Fister is still only 28 years old, and is just entering his prime. As long as Verlander is in Detroit, Fister will never be their ace, but a few more seasons like 2012, and he'll be a household name in no time.
The Astros were a complete disaster last season, and in reality, about two-thirds of the Houston ball club could be on this list.
That maybe a stretch, but even in what will surely be another down year in Houston, there should also be a few bright spots, and none may be brighter than J.D Martinez.
Martinez, who was only two years removed from being drafted when he was called up to the Major Leagues last July 30, could easily find himself in the middle of Houston's lineup, after a solid showing during the last two months of 2011.
He played just 53 games, but in those games Martinez batted a respectable .274 with six home runs, 29 runs scored and 35 RBI. He got off to a hot start, and the result was an Astros rookie record 29 RBI in the month of August.
There isn't much to like in Houston, and despite a small sample of only 53 games, Martinez may be one of the shinning stars that Houston fans can follow for years to come.
OK, if you're a baseball fan, you have probably heard the name Alex Gordon before. In fact, it's probably been mentioned in the same sentence as the word "bust."
After being drafted by the Royals with the second overall pick in 2005, he made his debut only two seasons later. It was a solid rookie season, but since, Gordon had faltered, and began to be tagged as one of the bigger busts in recent memory.
As the focus in Kansas City changed to the trade of Zack Greinke, and later to newer young phenoms Mike Moustakas and Eric Hosmer, Gordon revived his career by finally having a breakout season, his fifth in the Majors.
With all due respect to Eric Hosmer, Gordon was by far Kansas City's best all-around player in 2011. Gordon finished 10th in the league in batting average at .303 to go along with career highs in home runs with 27, doubles with 45, RBI with 87, runs scored with 101, hits with 185 and stolen bases with 17.
Gordon also won his first Gold Glove award in 2011. He looks to have finally begun to fulfill his potential, and along with the rest of the Royals talented young lineup, could help the Royals turn some heads in 2012.
When a team moves an all-time great defensive center fielder to right to make room for you, you know you have some serious big league potential.
Such is the case with Peter Bourjos, who took over center field from Torii Hunter when he entered the major leagues in 2010.
Bourjos took the position over full time in 2011, and not only excelled defensively, but also proved that he may be the fastest man in Major League Baseball.
Bourjos is still learning offensively, as proven by his 124 strikeouts last year, but progressed nicely and was able to put together a solid season offensively.
Bourjos would lead the American League in triples with 11, scored 72 runs, hit 12 home runs and stole 22 bases, all while batting a respectable .271. The average was even more impressive considering that Bourjos was only ably to hit .204 in 51 games in 2010.
Bourjos could well be on his way to a Gold Glove award, and if he can cut down on his strikeouts, and get on base a bit more, he could be the Angels lead off man before long.

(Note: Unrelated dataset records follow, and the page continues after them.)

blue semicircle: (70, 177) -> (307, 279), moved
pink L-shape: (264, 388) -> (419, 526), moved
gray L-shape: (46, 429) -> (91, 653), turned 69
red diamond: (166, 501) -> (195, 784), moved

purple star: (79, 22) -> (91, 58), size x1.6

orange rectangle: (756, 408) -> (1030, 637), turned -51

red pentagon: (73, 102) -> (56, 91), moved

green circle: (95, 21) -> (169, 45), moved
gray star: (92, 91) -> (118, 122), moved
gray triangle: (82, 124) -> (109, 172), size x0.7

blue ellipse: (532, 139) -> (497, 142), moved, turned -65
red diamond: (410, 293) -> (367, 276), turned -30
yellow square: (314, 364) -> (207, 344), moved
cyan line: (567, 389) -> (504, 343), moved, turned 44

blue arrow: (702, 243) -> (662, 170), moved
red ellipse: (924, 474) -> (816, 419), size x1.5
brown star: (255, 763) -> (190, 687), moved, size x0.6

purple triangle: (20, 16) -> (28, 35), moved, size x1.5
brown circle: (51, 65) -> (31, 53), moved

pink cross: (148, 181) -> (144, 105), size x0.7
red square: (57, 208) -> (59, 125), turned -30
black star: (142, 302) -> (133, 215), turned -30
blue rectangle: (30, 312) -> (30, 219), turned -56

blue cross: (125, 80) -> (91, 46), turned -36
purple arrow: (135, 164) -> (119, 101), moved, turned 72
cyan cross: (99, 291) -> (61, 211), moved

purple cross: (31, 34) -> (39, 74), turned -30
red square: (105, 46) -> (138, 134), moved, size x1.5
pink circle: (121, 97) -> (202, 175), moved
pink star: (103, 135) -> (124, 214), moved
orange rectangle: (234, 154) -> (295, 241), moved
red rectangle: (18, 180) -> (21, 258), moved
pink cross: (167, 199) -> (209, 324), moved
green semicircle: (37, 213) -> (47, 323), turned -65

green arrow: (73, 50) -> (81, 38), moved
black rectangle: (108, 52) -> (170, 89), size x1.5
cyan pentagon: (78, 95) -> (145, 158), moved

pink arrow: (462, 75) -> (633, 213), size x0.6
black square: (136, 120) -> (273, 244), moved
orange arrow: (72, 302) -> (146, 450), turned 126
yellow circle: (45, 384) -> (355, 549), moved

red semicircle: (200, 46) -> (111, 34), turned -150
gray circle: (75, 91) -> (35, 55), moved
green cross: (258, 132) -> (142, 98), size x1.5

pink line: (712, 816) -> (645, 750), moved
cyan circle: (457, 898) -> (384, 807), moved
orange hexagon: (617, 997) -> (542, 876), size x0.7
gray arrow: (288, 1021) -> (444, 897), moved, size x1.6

He's still only 24, so becoming the west coast version of Jacoby Ellsbury is not yet out of the question.
Yes, the Dodgers bullpen was terrible in 2011, and yes, he was unable to secure the closer job that eventually went to Javy Guerra, but Kenley Jansen may end up being the next great relief pitcher in baseball.
The 24-year-old right-hander served well in a set up roll for the Dodgers in 2011. The big, strong strikeout reliever appeared in 51 games for Don Mattingly's ball club, saving five of them while posting a 2.85 ERA. Jensen posted ridiculous strikeout numbers, striking out 93 batters in only 53.2 innings pitched, for a SO/9 ratio of 16.1.
Jansen finished seventh in the NL Rookie of the Year voting in 2011, and could help anchor a much improved Dodger bullpen in 2012.
The Marlins made plenty of waves this offseason by adding Jose Reyes, Heath Bell, Mark Buerhle and Carlos Zambrano to go along with a promising young core of Josh Johnson, Hanley Ramirez and Mike Stanton.
Despite being selected as an All-Star for the first time in 2011, Marlins first baseman Gaby Sanchez may be the least recognized of all of Miami's bright young stars.
The quick-handed line-drive hitter has been a model of consistency in his first two full seasons in the majors. Almost duplicating his 2011 numbers that saw him finish fourth in the NL Rookie of the Year voting, Sanchez hit 19 home runs, finished second on the team with 78 RBI, scored 72 runs, hit .266 with a .779 OPS.
Another promising trend for Sanchez, is from 2011 to 2012, his strikeouts went down (101 in 2010, 97 in 2011) and his walks went up (57 in 2010, and an NL eighth best 74 in 2011).
With all the new talent in Miami, and the young stars on the rise, the Marlins could have an all-star player in Gaby Sanchez batting as low as seventh in their lineup. Sure, some of the Marlins higher profile players may steal the spotlight in 2012, but Sanchez is sure to still be a solid as they come, and a 100-plus RBI season is not out of the question.
When you play with Prince Fielder, Rickie Weeks, and a guy who wins the MVP award in Ryan Braun, you're bound to get overlooked.
Such may be the case with Milwaukee receiver Jonathan Lucroy. In just his second season, Lucroy took over the full-time catching job, and was very good. He controlled the pitching staff, and threw out a respectable 28-percent of would-be base stealers.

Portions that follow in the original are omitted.